On Monday Reuters reported that the Butantan Institute would announce that the drug’s “general efficacy” would be around 60 per cent, while the figure of 78 per cent referred to its “clinical efficacy”, although it is not clear how these figures were calculated.

There have also been partial disclosures of the results from two other Sinovac trials, in Indonesia and Turkey, with the former having 65 per cent efficacy and the latter 91 per cent, although these were based on a relatively small number of cases and infections.

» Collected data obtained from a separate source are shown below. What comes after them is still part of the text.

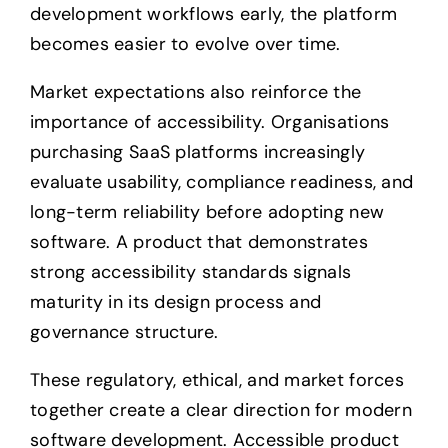
development workflows early, the platform
becomes easier to evolve over time.
Market expectations also reinforce the
importance of accessibility. Organisations
purchasing SaaS platforms increasingly
evaluate usability, compliance readiness, and
long-term reliability before adopting new
software. A product that demonstrates
strong accessibility standards signals
maturity in its design process and
governance structure.
These regulatory, ethical, and market forces
together create a clear direction for modern
software development. Accessible product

“Looking at all of these partially reported results together would suggest a likely efficacy of the vaccine of around 65 to 70 per cent,” Smith said, which was “not dissimilar” to the results from the drug AstraZeneca produced in collaboration with Oxford University.

Smith said that piecemeal disclosures are not uncommon as it is a way to prevent insider trading, but the problem in this case is that very few details have been given in press releases and “to my knowledge, these results have not been presented either at international meetings or submitted to peer-reviewed journals. Without such further details there is bound to be speculation about the credibility of such data as has been released”.

The delays and lack of information also pose a problem for regulators waiting to approve the vaccines. For example, Hong Kong, which plans to buy 7.5 million doses of the vaccine, has had to delay the review of its emergency use application.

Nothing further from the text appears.